Polkadot's current predicament

Since its autonomous launch, the inflation mechanism of Polkadot (DOT) has been a core topic of discussion within the community. Currently, the total supply of DOT has approached 1.6 billion coins, with a historical cumulative destruction amount of only 20 million coins, resulting in a very low destruction ratio. Although in October 2024 the community passed the Ref #1139 proposal, reducing the inflation rate from 10% to 8% and fixing the annual issuance amount at 120 million coins, the actual effect remains unsatisfactory. At the current rate, to reduce the annual inflation rate of DOT to around 4.3%, it will take at least about 10 years.

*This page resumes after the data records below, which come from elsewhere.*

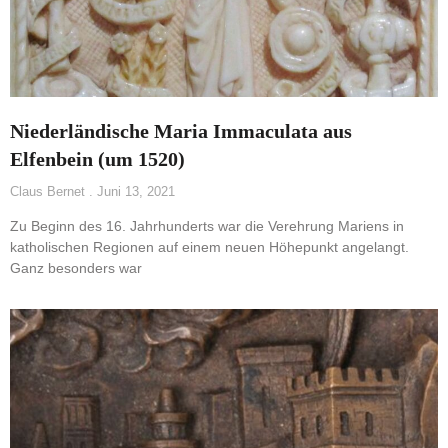
Niederländische Maria Immaculata aus
Elfenbein (um 1520)
Claus Bernet
Juni 13, 2021
Zu Beginn des 16. Jahrhunderts war die Verehrung Mariens in
katholischen Regionen auf einem neuen Höhepunkt angelangt.
Ganz besonders war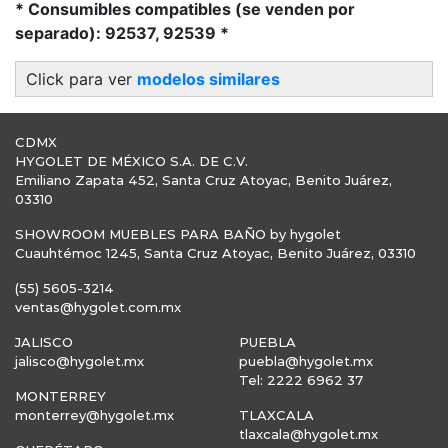
* Consumibles compatibles (se venden por
separado): 92537, 92539 *
Click para ver
modelos similares
CDMX
HYGOLET DE MÉXICO S.A. DE C.V.
Emiliano Zapata 452, Santa Cruz Atoyac, Benito Juárez,
03310
SHOWROOM MUEBLES PARA BAÑO by hygolet
Cuauhtémoc 1245, Santa Cruz Atoyac, Benito Juárez, 03310
(55) 5605-3214
ventas@hygolet.com.mx
JALISCO
PUEBLA
jalisco@hygolet.mx
puebla@hygolet.mx
Tel: 2222 6962 37
MONTERREY
monterrey@hygolet.mx
TLAXCALA
tlaxcala@hygolet.mx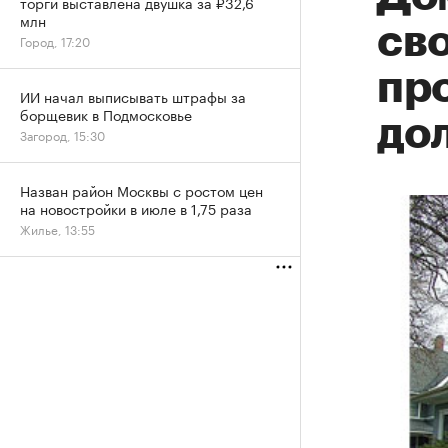
торги выставлена двушка за ₽32,6
млн
сво
Город, 17:20
про
ИИ начал выписывать штрафы за
борщевик в Подмосковье
до
Загород, 15:30
Назван район Москвы с ростом цен
на новостройки в июле в 1,75 раза
Жилье, 13:55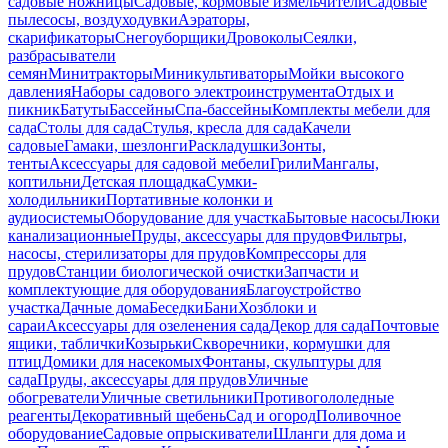
садовые ножницы
Садовые, кормовые измельчители
Садовые
пылесосы, воздуходувки
Аэраторы,
скарификаторы
Снегоуборщики
Дровоколы
Сеялки,
разбрасыватели
семян
Минитракторы
Миникультиваторы
Мойки высокого
давления
Наборы садового электроинструмента
Отдых и
пикник
Батуты
Бассейны
Спа-бассейны
Комплекты мебели для
сада
Столы для сада
Стулья, кресла для сада
Качели
садовые
Гамаки, шезлонги
Раскладушки
Зонты,
тенты
Аксессуары для садовой мебели
Грили
Мангалы,
коптильни
Детская площадка
Сумки-
холодильники
Портативные колонки и
аудиосистемы
Оборудование для участка
Бытовые насосы
Люки
канализационные
Пруды, аксессуары для прудов
Фильтры,
насосы, стерилизаторы для прудов
Компрессоры для
прудов
Станции биологической очистки
Запчасти и
комплектующие для оборудования
Благоустройство
участка
Дачные дома
Беседки
Бани
Хозблоки и
сараи
Аксессуары для озеленения сада
Декор для сада
Почтовые
ящики, таблички
Козырьки
Скворечники, кормушки для
птиц
Домики для насекомых
Фонтаны, скульптуры для
сада
Пруды, аксессуары для прудов
Уличные
обогреватели
Уличные светильники
Противогололедные
реагенты
Декоративный щебень
Сад и огород
Поливочное
оборудование
Садовые опрыскиватели
Шланги для дома и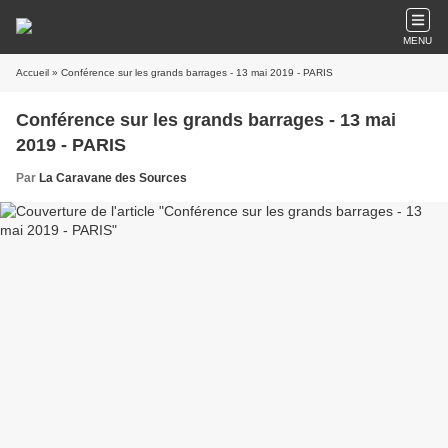
MENU
Accueil
» Conférence sur les grands barrages - 13 mai 2019 - PARIS
Conférence sur les grands barrages - 13 mai
2019 - PARIS
Par
La Caravane des Sources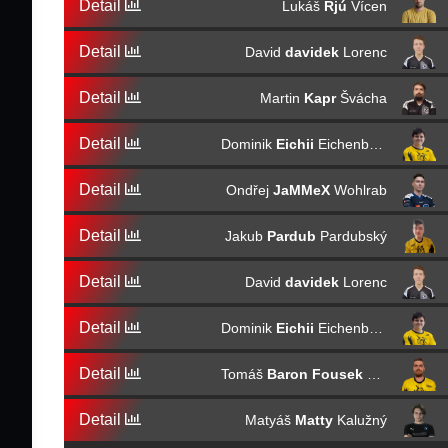
Detail
Lukáš
Rjú
Vícen
Detail
David
davidek
Lorenc
Detail
Martin
Kapr
Švácha
Detail
Dominik
Eichii
Eichenberger
Detail
Ondřej
JaMMeX
Wohlrab
Detail
Jakub
Pardub
Pardubský
Detail
David
davidek
Lorenc
Detail
Dominik
Eichii
Eichenberger
Detail
Tomáš
Baron Fousek
Hříva
Detail
Matyáš
Matty
Kalužný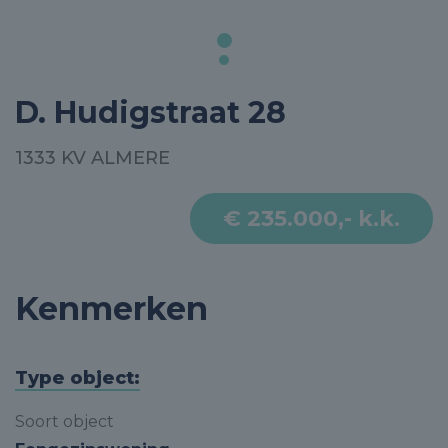
D. Hudigstraat 28
1333 KV ALMERE
€ 235.000,- k.k.
Kenmerken
Type object:
Soort object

The main issues facing Polkadot's economic model in the long term include:

  1. High inflation pressure and excessive native staking rewards: Continuous issuance creates selling pressure on market prices, making it difficult for DOT to establish long-term scarcity and value anchoring. High staking APY (Annual Percentage Yield) has attracted a large amount of DOT into native staking or Nomination Pools, but these funds have not participated in DeFi and lack secondary utilization.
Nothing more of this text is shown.